* Brief:
In this exercise, retype exactly and only the lines from the top of the entries below through the line that holds "Slipknot (267, 1916)", omitting pictures.

* Saved entries:
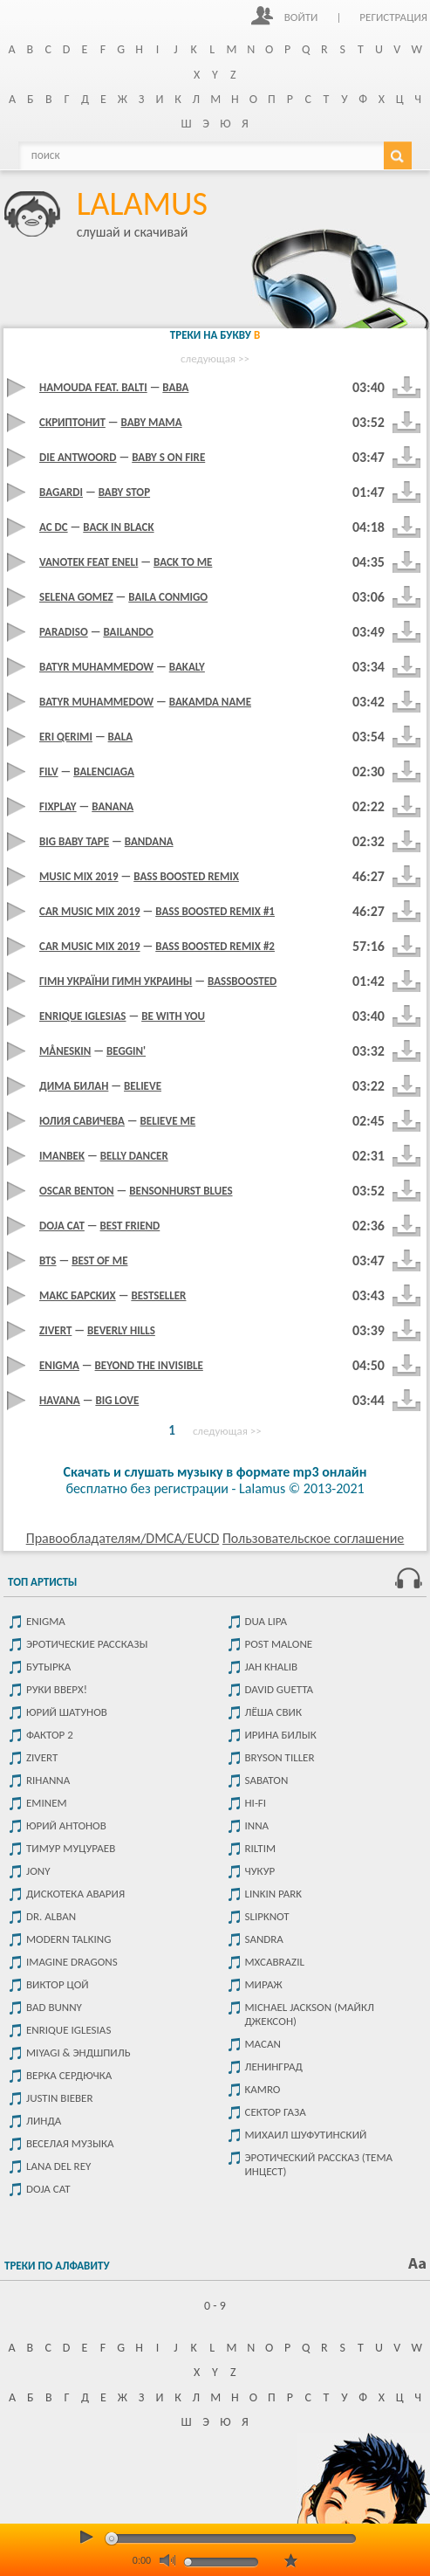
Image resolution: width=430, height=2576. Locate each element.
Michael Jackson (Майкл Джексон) (309, 2014)
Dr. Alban (51, 1916)
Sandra (264, 1939)
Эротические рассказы (86, 1643)
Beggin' (126, 1050)
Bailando (128, 631)
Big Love (117, 1400)
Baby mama (151, 422)
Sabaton (267, 1780)
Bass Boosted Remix (186, 876)
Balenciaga (103, 771)
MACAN (263, 2043)
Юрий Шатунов (66, 1711)
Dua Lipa (266, 1621)
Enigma (45, 1621)
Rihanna (48, 1780)
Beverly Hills (121, 1330)
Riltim (260, 1848)
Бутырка (48, 1666)
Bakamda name (210, 701)
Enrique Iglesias (68, 2029)
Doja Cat (48, 2188)
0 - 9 (215, 2305)
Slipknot (267, 1916)
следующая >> (215, 358)
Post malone (279, 1643)
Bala (120, 736)
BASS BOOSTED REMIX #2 (215, 946)
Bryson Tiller (280, 1757)
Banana (112, 806)
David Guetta (279, 1689)
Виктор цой (57, 1984)
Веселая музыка (69, 2143)
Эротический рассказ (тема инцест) (319, 2164)
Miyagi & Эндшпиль (78, 2052)
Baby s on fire (168, 457)
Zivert (42, 1757)
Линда (43, 2120)
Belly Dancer (134, 1155)
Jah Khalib (271, 1666)
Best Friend (130, 1225)
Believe (142, 1085)
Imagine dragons (72, 1961)
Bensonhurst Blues (180, 1190)
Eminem (46, 1802)
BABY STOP (124, 492)
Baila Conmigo (168, 596)
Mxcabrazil (274, 1961)
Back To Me (183, 561)
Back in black (118, 527)
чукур (260, 1870)
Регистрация (393, 17)
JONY (38, 1870)
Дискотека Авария (75, 1893)
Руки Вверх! (56, 1689)
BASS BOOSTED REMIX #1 (215, 911)
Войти (301, 17)
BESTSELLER (158, 1295)
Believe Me (168, 1120)
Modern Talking (68, 1939)
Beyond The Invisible (149, 1365)
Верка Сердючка (69, 2075)
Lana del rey (58, 2166)
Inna (257, 1825)
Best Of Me (99, 1260)
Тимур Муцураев (70, 1848)
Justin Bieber (59, 2097)
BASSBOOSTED (242, 981)
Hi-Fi (256, 1802)
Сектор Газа (275, 2111)
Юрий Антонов (66, 1825)
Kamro (263, 2089)
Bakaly (187, 666)
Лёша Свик (273, 1711)
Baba (175, 387)
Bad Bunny (54, 2007)
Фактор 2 (49, 1734)
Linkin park (274, 1893)
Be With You (173, 1016)
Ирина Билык (281, 1734)
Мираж (264, 1984)
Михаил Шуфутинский (306, 2134)
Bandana (149, 841)
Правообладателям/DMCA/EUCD (123, 1538)
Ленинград (274, 2066)
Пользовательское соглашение (313, 1538)
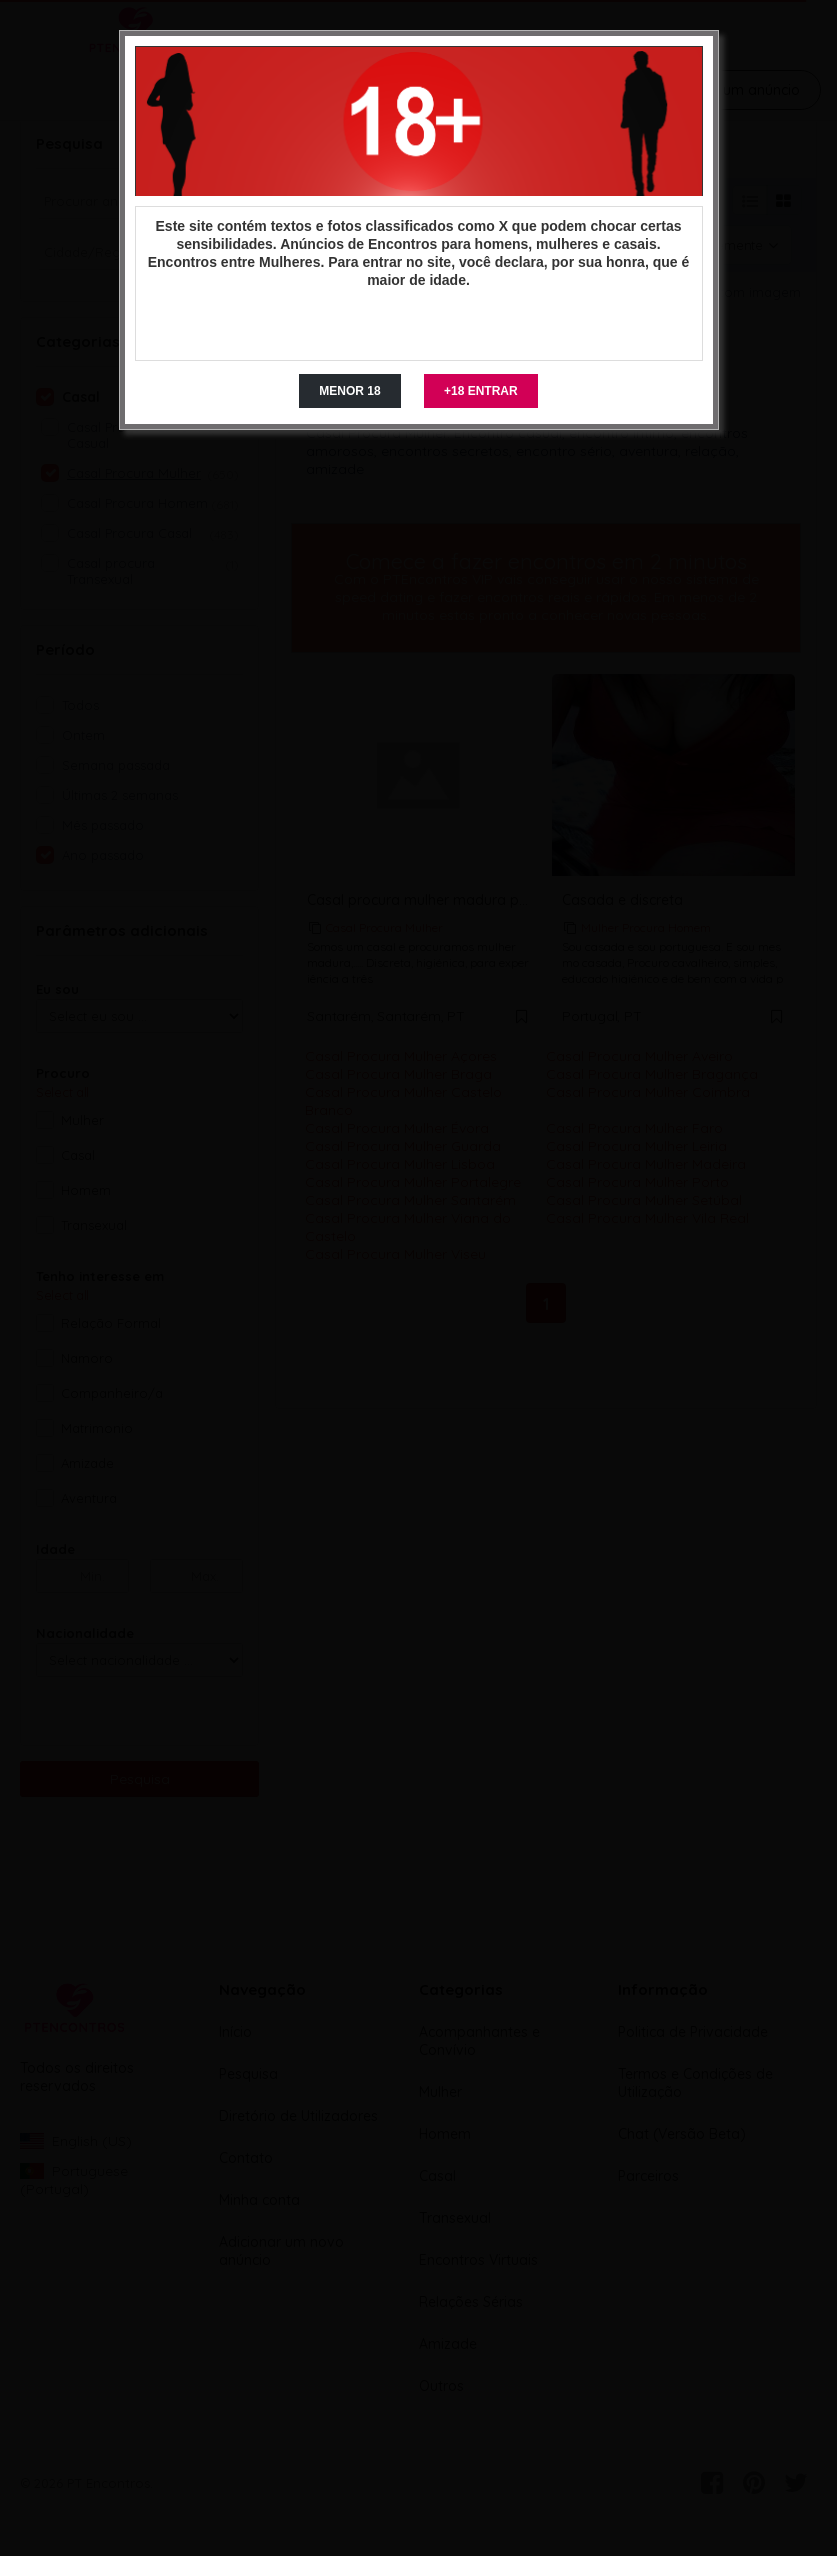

* Response below:
Image resolution: width=430, height=2576. Locate each element.
Michael Jackson (Майкл Джексон) (309, 2014)
Dr. Alban (51, 1916)
Sandra (264, 1939)
Эротические рассказы (86, 1643)
Beggin' (126, 1050)
Bailando (128, 631)
Big Love (117, 1400)
Baby mama (151, 422)
Sabaton (267, 1780)
Bass Boosted Remix (186, 876)
Balenciaga (103, 771)
MACAN (263, 2043)
Юрий Шатунов (66, 1711)
Dua Lipa (266, 1621)
Enigma (45, 1621)
Rihanna (48, 1780)
Beverly Hills (121, 1330)
Riltim (260, 1848)
Бутырка (48, 1666)
Bakamda name (210, 701)
Enrique Iglesias (68, 2029)
Doja Cat (48, 2188)
0 - 9 (215, 2305)
Slipknot (267, 1916)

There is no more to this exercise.